В этот же день Милютин встретился с Игнатьевым, который рассказал, что князь Горчаков будет возражать против военного министра, барон Жомини подготовил четыре записки по этому поводу, какую из них выберет светлейший князь – осталось пока неизвестным.

В марте 1877 года продолжались бурные совещания у императора, решавшего вопрос, демобилизовать армию или оставить ее в прежнем боевом составе. 9 марта на совещание к императору были приглашены все участники прежних совещаний, в том числе были Валуев и Рейтерн. Князь Горчаков зачитал все послания своих послов из Лондона и Берлина, Англия высказывается за то, чтобы Россия демобилизовала свои войска, Германия за то, чтобы Россия готовилась к войне. Понимая всю противоречивость своего положения, Александр Второй был мрачно настроен во время этого совещания, так ничего и не давшего ему для разумного решения.

За демобилизацию русской армии выступали князь Горчаков, Валуев, Рейтерн, Тимашев, великий князь Константин Николаевич, граф Адлерберг.
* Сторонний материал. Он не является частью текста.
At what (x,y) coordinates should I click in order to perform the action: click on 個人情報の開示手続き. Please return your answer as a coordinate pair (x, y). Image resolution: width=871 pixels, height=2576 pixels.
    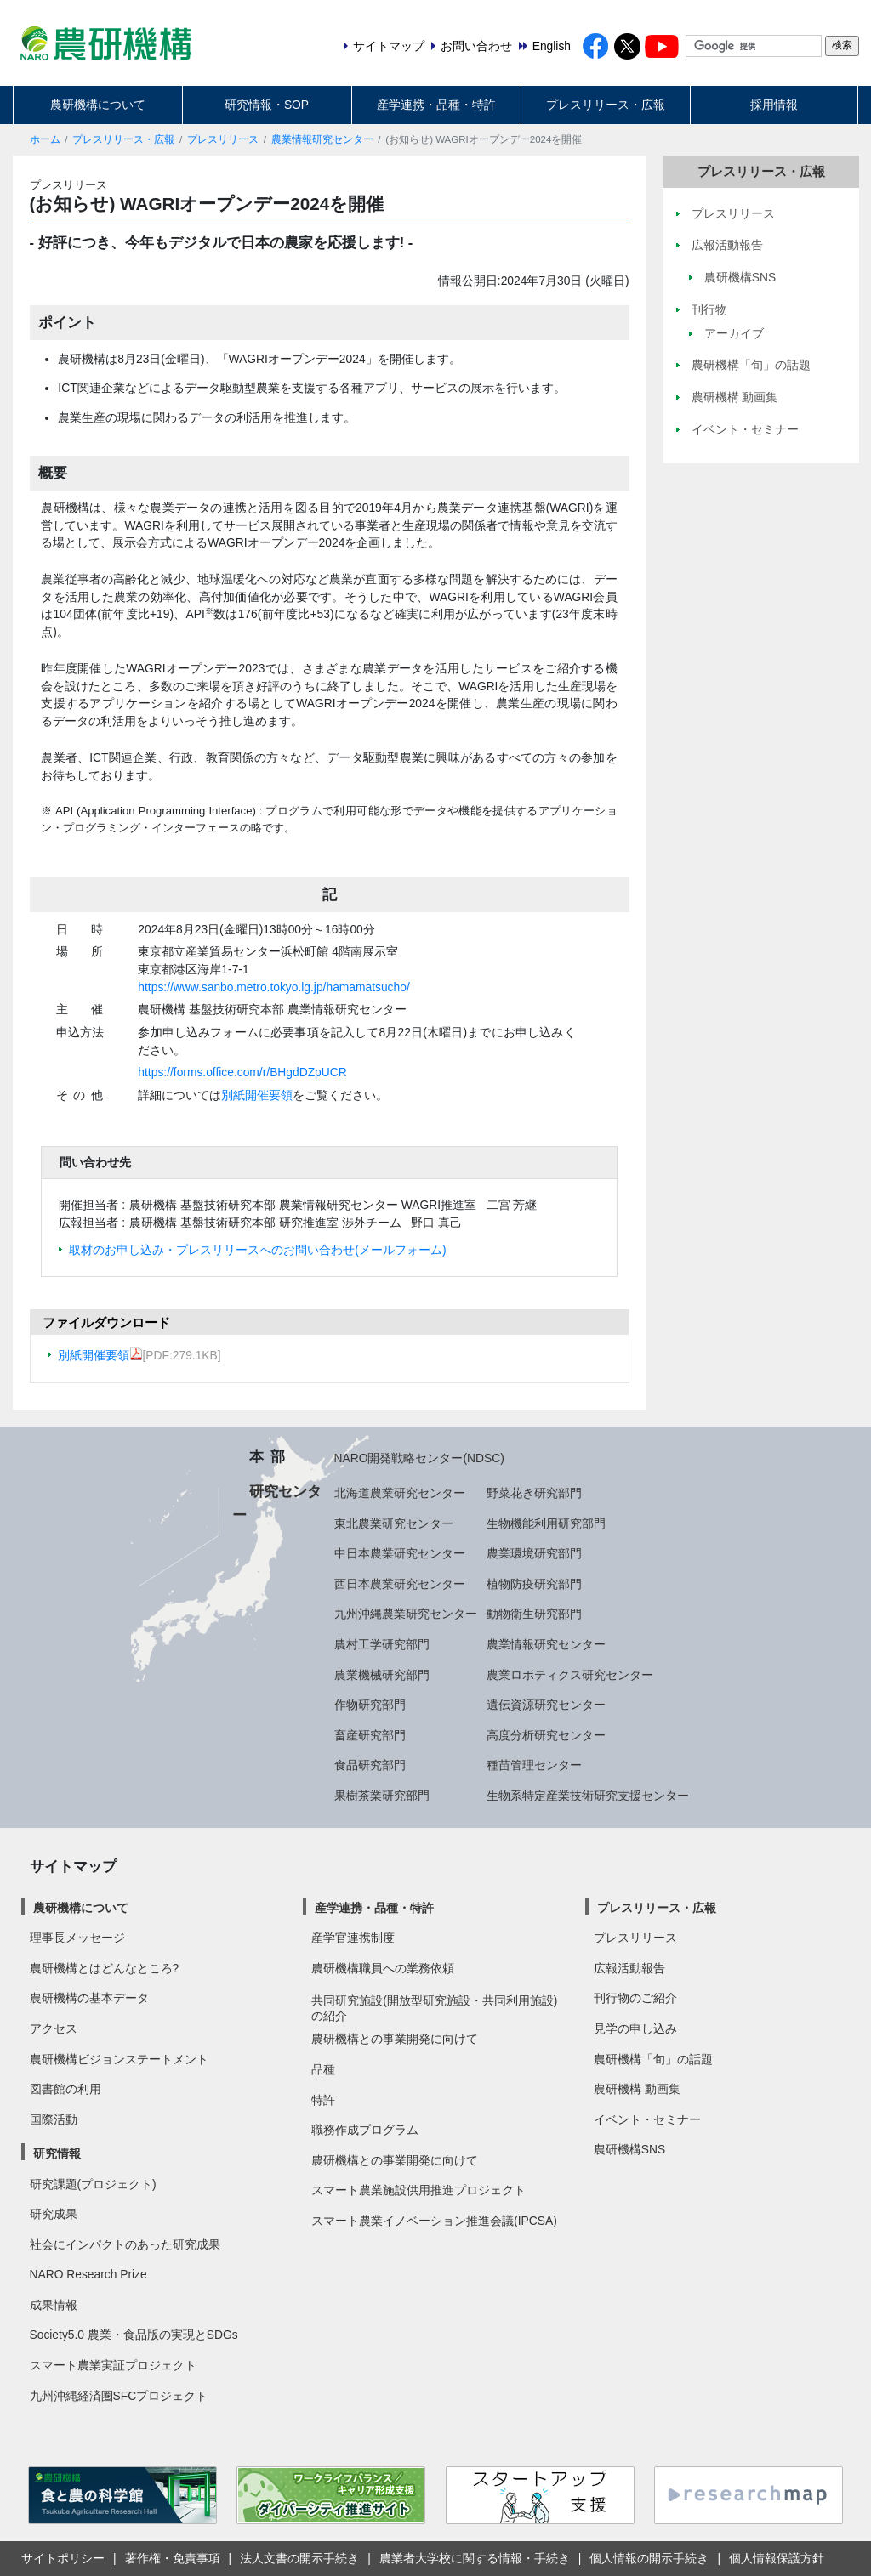
    Looking at the image, I should click on (649, 2558).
«Мое же мнение, – записал Милютин в дневнике 11 марта 1877 года, – что мы не должны отнюдь обещать демобилизацию прежде достижения каких-либо положительных результатов, чего трудно ожидать при настоящем положении Турции. Мнение это вполне разделяют государь и наследник-цесаревич. То же мнение прекрасно выражено в письме, только что полученном от Нелидова и прочитанном в совещании. Государь весьма сильно и горячо высказал свои опасения, что в случае демобилизации наших войск немедленно после подписания бесцветного, бессодержательного лондонского протокола мы очутимся в том же положении, в каком были в 1875 году и летом 1876-го, что через короткое время нам придется опять мобилизовать войска, опять нести те же громадные пожертвования, какие уже сделаны нами бесплодно, и тогда, быть может, придется вести войну при обстановке политической еще менее выгодной… Откровенно говоря, я не придаю никакого существенного значения всем этим прениям о той или другой редакции протокола, о тех или других соглашениях между кабинетами. Вся эта дипломатическая, бумажная кампания, уже так долго и так бесплодно продолжающаяся на позор Европы, не изменит рокового хода событий на Балканском полуострове» (Милютин Д.А. Дневник 1876–1877. С. 147).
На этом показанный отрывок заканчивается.